• Work order
All of the entries below should be returned verbatim, apart from the pictures.

Available records section start

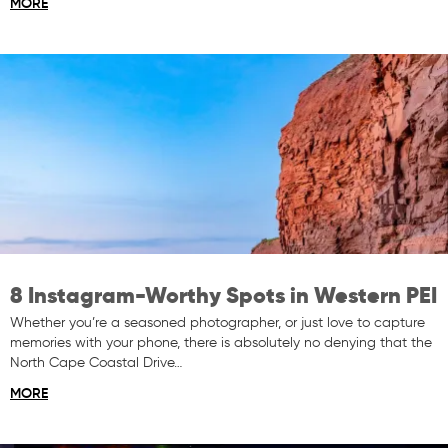
MORE
8 Instagram-Worthy Spots in Western PEI
Whether you’re a seasoned photographer, or just love to capture
memories with your phone, there is absolutely no denying that the
North Cape Coastal Drive…
MORE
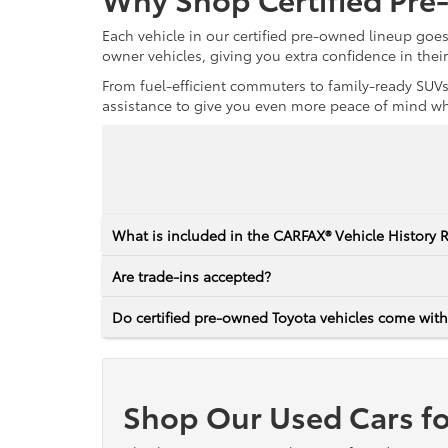
Each vehicle in our certified pre-owned lineup goe
owner vehicles, giving you extra confidence in thei
From fuel-efficient commuters to family-ready SUVs,
assistance to give you even more peace of mind whet
What is included in the CARFAX® Vehicle History 
Are trade-ins accepted?
Do certified pre-owned Toyota vehicles come with
Shop Our Used Cars fo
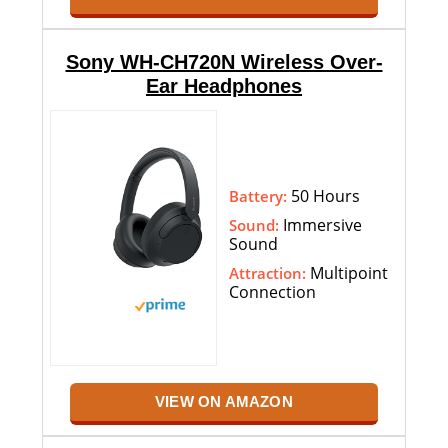
Sony WH-CH720N Wireless Over-
Ear Headphones
50 Hours
Battery:
Immersive
Sound:
Sound
Multipoint
Attraction:
Connection
VIEW ON AMAZON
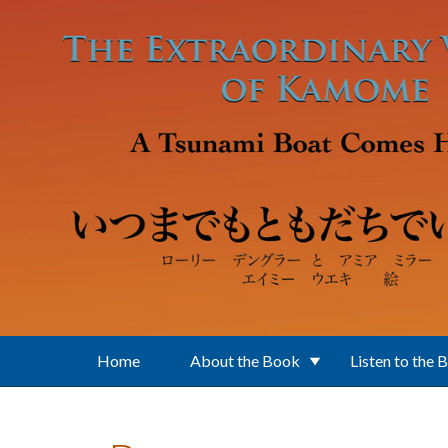
Skip to main content
Home
About the Book
Listen to the 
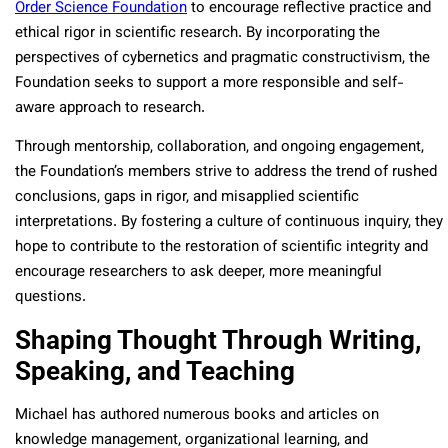
Order Science Foundation
to encourage reflective practice and
ethical rigor in scientific research. By incorporating the
perspectives of cybernetics and pragmatic constructivism, the
Foundation seeks to support a more responsible and self-
aware approach to research.
Through mentorship, collaboration, and ongoing engagement,
the Foundation’s members strive to address the trend of rushed
conclusions, gaps in rigor, and misapplied scientific
interpretations. By fostering a culture of continuous inquiry, they
hope to contribute to the restoration of scientific integrity and
encourage researchers to ask deeper, more meaningful
questions.
Shaping Thought Through Writing,
Speaking, and Teaching
Michael has authored numerous books and articles on
knowledge management, organizational learning, and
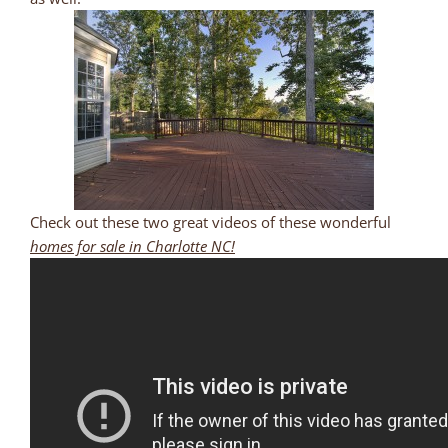
Check out these two great videos of these wonderful
homes for sale in Charlotte NC!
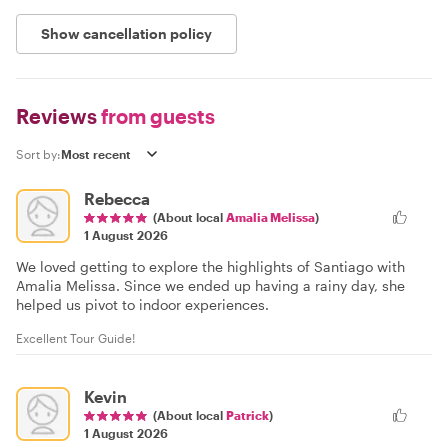
Show cancellation policy
Reviews
from guests
Sort by:
Rebecca
(About local
Amalia Melissa
)
1 August 2026
We loved getting to explore the highlights of Santiago with
Amalia Melissa. Since we ended up having a rainy day, she
helped us pivot to indoor experiences.
Excellent Tour Guide!
Kevin
(About local
Patrick
)
1 August 2026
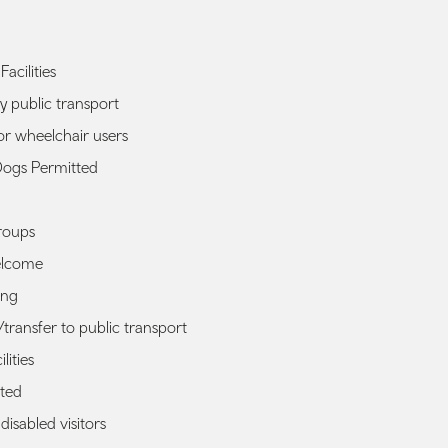
Facilities
y public transport
or wheelchair users
Dogs Permitted
roups
elcome
ing
transfer to public transport
lities
ted
r disabled visitors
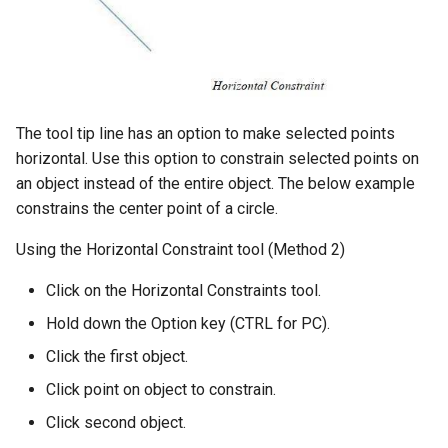
The tool tip line has an option to make selected points
horizontal. Use this option to constrain selected points on
an object instead of the entire object. The below example
constrains the center point of a circle.
Using the Horizontal Constraint tool (Method 2)
Click on the Horizontal Constraints tool.
Hold down the Option key (CTRL for PC).
Click the first object.
Click point on object to constrain.
Click second object.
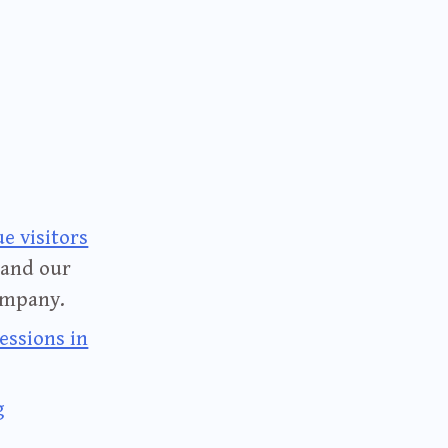
e visitors
 and our
ompany.
essions in
g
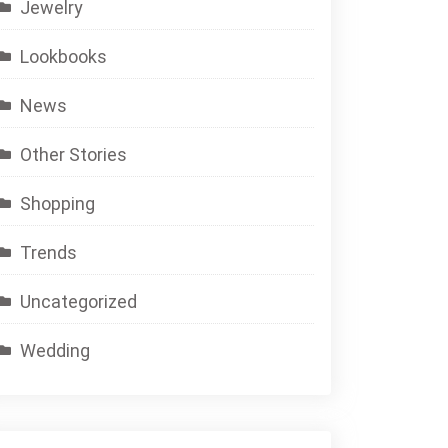
Jewelry
Lookbooks
News
Other Stories
Shopping
Trends
Uncategorized
Wedding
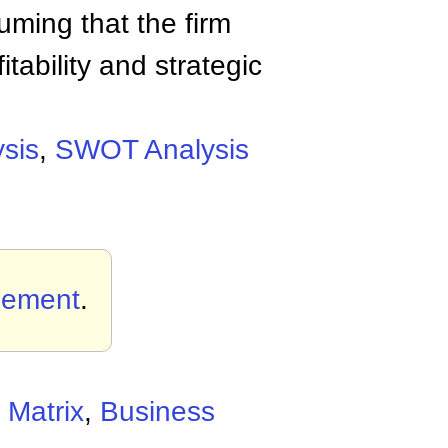
uming that the firm
fitability and strategic
sis
,
SWOT Analysis
gement
.
 Matrix
,
Business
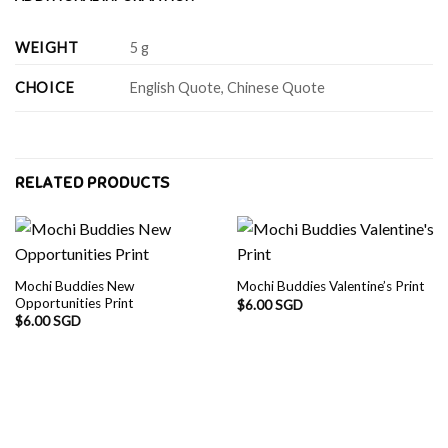
WEIGHT
5 g
CHOICE
English Quote, Chinese Quote
RELATED PRODUCTS
Mochi Buddies New
Mochi Buddies Valentine’s Print
Opportunities Print
$
6.00 SGD
$
6.00 SGD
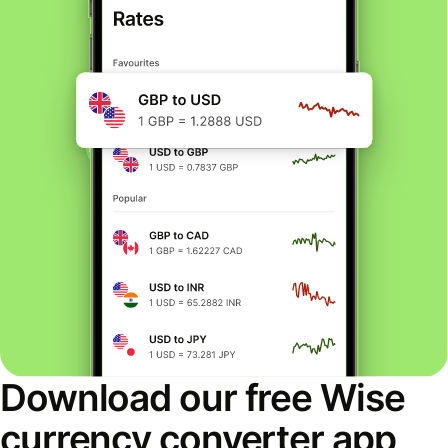
Download our free Wise
currency converter app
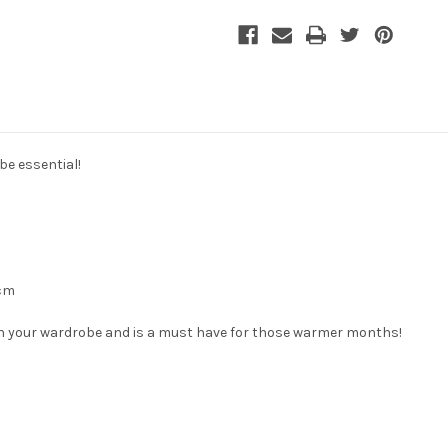
White
White
obe essential!
 cm
 in your wardrobe and is a must have for those warmer months!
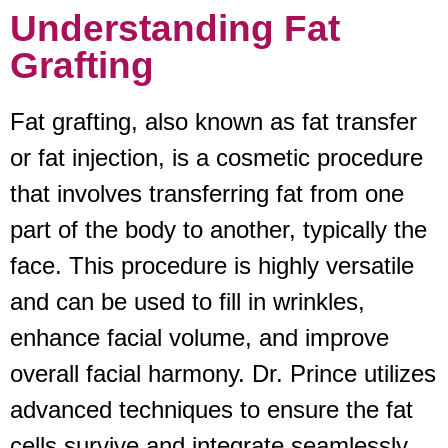
Understanding Fat
Grafting
Fat grafting, also known as fat transfer
or fat injection, is a cosmetic procedure
that involves transferring fat from one
part of the body to another, typically the
face. This procedure is highly versatile
and can be used to fill in wrinkles,
enhance facial volume, and improve
overall facial harmony. Dr. Prince utilizes
advanced techniques to ensure the fat
cells survive and integrate seamlessly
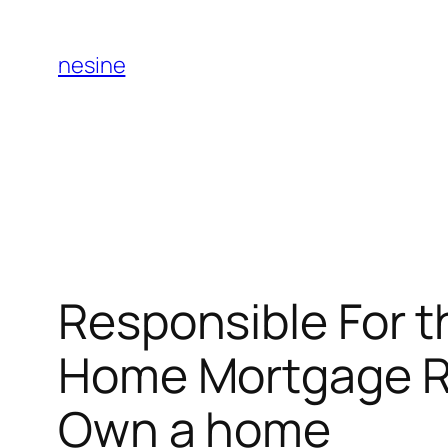
Skip
to
nesine
content
Responsible For 
Home Mortgage Re
Own a home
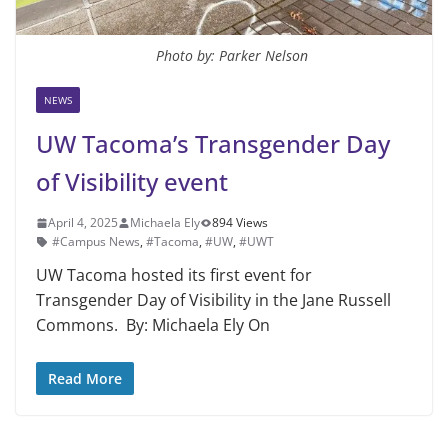
Photo by: Parker Nelson
NEWS
UW Tacoma’s Transgender Day
of Visibility event
April 4, 2025
Michaela Ely
894 Views
#Campus News
,
#Tacoma
,
#UW
,
#UWT
UW Tacoma hosted its first event for
Transgender Day of Visibility in the Jane Russell
Commons. By: Michaela Ely On
Read More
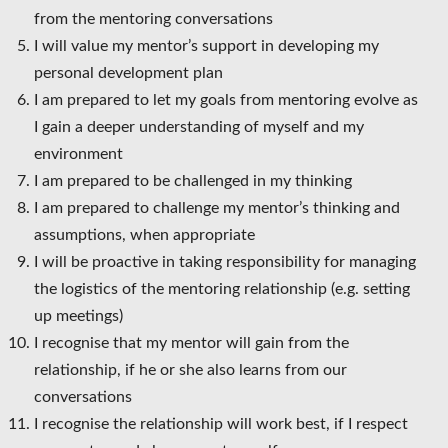
from the mentoring conversations
I will value my mentor’s support in developing my
personal development plan
I am prepared to let my goals from mentoring evolve as
I gain a deeper understanding of myself and my
environment
I am prepared to be challenged in my thinking
I am prepared to challenge my mentor’s thinking and
assumptions, when appropriate
I will be proactive in taking responsibility for managing
the logistics of the mentoring relationship (e.g. setting
up meetings)
I recognise that my mentor will gain from the
relationship, if he or she also learns from our
conversations
I recognise the relationship will work best, if I respect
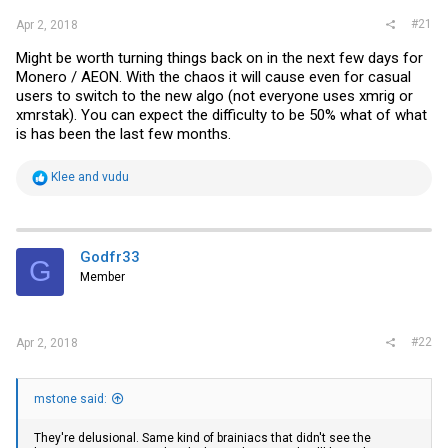
#21
Apr 2, 2018
Might be worth turning things back on in the next few days for
Monero / AEON. With the chaos it will cause even for casual
users to switch to the new algo (not everyone uses xmrig or
xmrstak). You can expect the difficulty to be 50% what of what
is has been the last few months.
R
Klee
and
vudu
e
a
c
t
i
Godfr33
G
o
Member
n
s
:
#22
Apr 2, 2018
mstone said:
They're delusional. Same kind of brainiacs that didn't see the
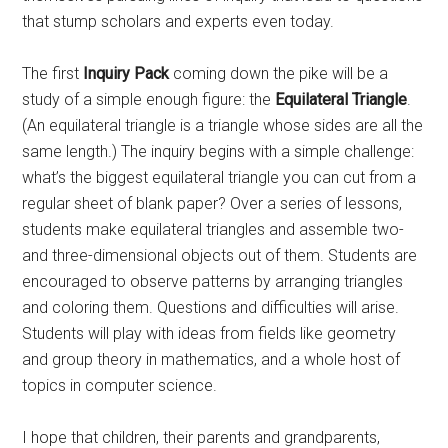
that stump scholars and experts even today.
The first
Inquiry Pack
coming down the pike will be a
study of a simple enough figure: the
Equilateral Triangle
.
(An equilateral triangle is a triangle whose sides are all the
same length.) The inquiry begins with a simple challenge:
what’s the biggest equilateral triangle you can cut from a
regular sheet of blank paper? Over a series of lessons,
students make equilateral triangles and assemble two-
and three-dimensional objects out of them. Students are
encouraged to observe patterns by arranging triangles
and coloring them. Questions and difficulties will arise.
Students will play with ideas from fields like geometry
and group theory in mathematics, and a whole host of
topics in computer science.
I hope that children, their parents and grandparents,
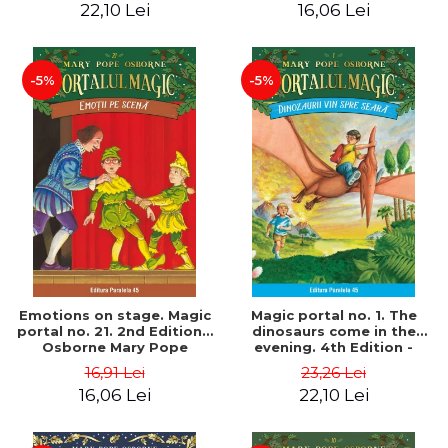
22,10 Lei
16,06 Lei
-5%
-5%
Emotions on stage. Magic
Magic portal no. 1. The
portal no. 21. 2nd Edition -
dinosaurs come in the
Osborne Mary Pope
evening. 4th Edition -
Osborne Mary Pope
16,91 Lei
23,26 Lei
16,06 Lei
22,10 Lei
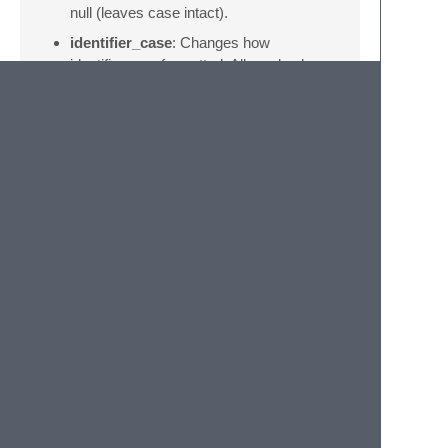
null (leaves case intact).
identifier_case
: Changes how
identifiers are formatted. Allowed values
are “upper”, “lower”, and “capitalize” and
null (leaves case intact).
strip_comments
: If True comments are
removed from the statements.
reindent
: If True the indentations of the
statements are changed.
indent_tabs
: If True tabs instead of
spaces are used for indentation.
indent_width
: The width of the
indentation, defaults to 2.
© 2020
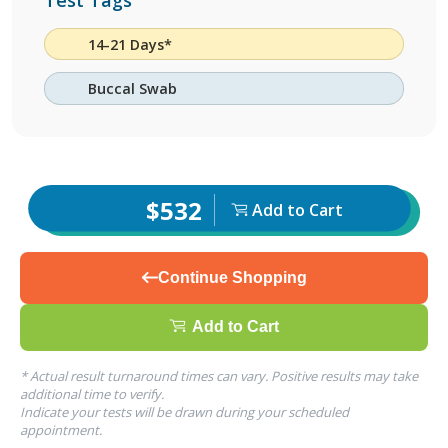
Test Tags
14-21 Days*
Buccal Swab
$532
Add to Cart
Continue Shopping
Add to Cart
* Actual result turnaround times can vary. Positive results may take
additional time to verify.
Indicate your tests will be drawn during your scheduled
appointment.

Available records section end

• Output for this task
MORE
8 Instagram-Worthy Spots in Western PEI
Whether you’re a seasoned photographer, or just love to capture
memories with your phone, there is absolutely no denying that the
North Cape Coastal Drive…
MORE
Each vehicle in our certified pre-owned lineup goe
owner vehicles, giving you extra confidence in thei
From fuel-efficient commuters to family-ready SUVs,
assistance to give you even more peace of mind whet
What is included in the CARFAX® Vehicle History 
Are trade-ins accepted?
Do certified pre-owned Toyota vehicles come with
Shop Our Used Cars fo
Sony WH-CH720N Wireless Over-
Ear Headphones
50 Hours
Battery:
Immersive
Sound:
Sound
Multipoint
Attraction:
Connection
VIEW ON AMAZON
Skip to main content
Home
About the Book
Listen to the 
Order Science Foundation
to encourage reflective practice and
ethical rigor in scientific research. By incorporating the
perspectives of cybernetics and pragmatic constructivism, the
Foundation seeks to support a more responsible and self-
aware approach to research.
Through mentorship, collaboration, and ongoing engagement,
the Foundation’s members strive to address the trend of rushed
conclusions, gaps in rigor, and misapplied scientific
interpretations. By fostering a culture of continuous inquiry, they
hope to contribute to the restoration of scientific integrity and
encourage researchers to ask deeper, more meaningful
questions.
Shaping Thought Through Writing,
Speaking, and Teaching
Michael has authored numerous books and articles on
knowledge management, organizational learning, and
Check out these two great videos of these wonderful
homes for sale in Charlotte NC!
Show cancellation policy
Reviews
from guests
Sort by:
Rebecca
(About local
Amalia Melissa
)
1 August 2026
We loved getting to explore the highlights of Santiago with
Amalia Melissa. Since we ended up having a rainy day, she
helped us pivot to indoor experiences.
Excellent Tour Guide!
Kevin
(About local
Patrick
)
1 August 2026
Facilities
y public transport
or wheelchair users
Dogs Permitted
roups
elcome
ing
transfer to public transport
lities
ted
r disabled visitors
The tool tip line has an option to make selected points
horizontal. Use this option to constrain selected points on
an object instead of the entire object. The below example
constrains the center point of a circle.
Using the Horizontal Constraint tool (Method 2)
Click on the Horizontal Constraints tool.
Hold down the Option key (CTRL for PC).
Click the first object.
Click point on object to constrain.
Click second object.
e visitors
 and our
ompany.
essions in
g
Jewelry
Lookbooks
News
Other Stories
Shopping
Trends
Uncategorized
Wedding
uming that the firm
fitability and strategic
sis
,
SWOT Analysis
gement
.
 Matrix
,
Business
WEIGHT
5 g
CHOICE
English Quote, Chinese Quote
RELATED PRODUCTS
Mochi Buddies New
Mochi Buddies Valentine’s Print
Opportunities Print
$
6.00 SGD
$
6.00 SGD
Download our free Wise
currency converter app
White
White
obe essential!
 cm
 in your wardrobe and is a must have for those warmer months!
Understanding Fat
Grafting
Fat grafting, also known as fat transfer
or fat injection, is a cosmetic procedure
that involves transferring fat from one
part of the body to another, typically the
face. This procedure is highly versatile
and can be used to fill in wrinkles,
enhance facial volume, and improve
overall facial harmony. Dr. Prince utilizes
advanced techniques to ensure the fat
cells survive and integrate seamlessly
Skip
to
nesine
content
Responsible For 
Home Mortgage Re
Own a home
Photo by: Parker Nelson
NEWS
UW Tacoma’s Transgender Day
of Visibility event
April 4, 2025
Michaela Ely
894 Views
#Campus News
,
#Tacoma
,
#UW
,
#UWT
UW Tacoma hosted its first event for
Transgender Day of Visibility in the Jane Russell
Commons. By: Michaela Ely On
Read More
from the mentoring conversations
I will value my mentor’s support in developing my
personal development plan
I am prepared to let my goals from mentoring evolve as
I gain a deeper understanding of myself and my
environment
I am prepared to be challenged in my thinking
I am prepared to challenge my mentor’s thinking and
assumptions, when appropriate
I will be proactive in taking responsibility for managing
the logistics of the mentoring relationship (e.g. setting
up meetings)
I recognise that my mentor will gain from the
relationship, if he or she also learns from our
conversations
I recognise the relationship will work best, if I respect
#21
Apr 2, 2018
Might be worth turning things back on in the next few days for
Monero / AEON. With the chaos it will cause even for casual
users to switch to the new algo (not everyone uses xmrig or
xmrstak). You can expect the difficulty to be 50% what of what
is has been the last few months.
R
Klee
and
vudu
e
a
c
t
i
Godfr33
G
o
Member
n
s
:
#22
Apr 2, 2018
mstone said:
They're delusional. Same kind of brainiacs that didn't see the
that stump scholars and experts even today.
The first
Inquiry Pack
coming down the pike will be a
study of a simple enough figure: the
Equilateral Triangle
.
(An equilateral triangle is a triangle whose sides are all the
same length.) The inquiry begins with a simple challenge:
what’s the biggest equilateral triangle you can cut from a
regular sheet of blank paper? Over a series of lessons,
students make equilateral triangles and assemble two-
and three-dimensional objects out of them. Students are
encouraged to observe patterns by arranging triangles
and coloring them. Questions and difficulties will arise.
Students will play with ideas from fields like geometry
and group theory in mathematics, and a whole host of
topics in computer science.
I hope that children, their parents and grandparents,
22,10 Lei
16,06 Lei
-5%
-5%
Emotions on stage. Magic
Magic portal no. 1. The
portal no. 21. 2nd Edition -
dinosaurs come in the
Osborne Mary Pope
evening. 4th Edition -
Osborne Mary Pope
16,91 Lei
23,26 Lei
16,06 Lei
22,10 Lei
null (leaves case intact).
identifier_case
: Changes how
identifiers are formatted. Allowed values
are “upper”, “lower”, and “capitalize” and
null (leaves case intact).
strip_comments
: If True comments are
removed from the statements.
reindent
: If True the indentations of the
statements are changed.
indent_tabs
: If True tabs instead of
spaces are used for indentation.
indent_width
: The width of the
indentation, defaults to 2.
© 2020
Test Tags
14-21 Days*
Buccal Swab
$532
Add to Cart
Continue Shopping
Add to Cart
* Actual result turnaround times can vary. Positive results may take
additional time to verify.
Indicate your tests will be drawn during your scheduled
appointment.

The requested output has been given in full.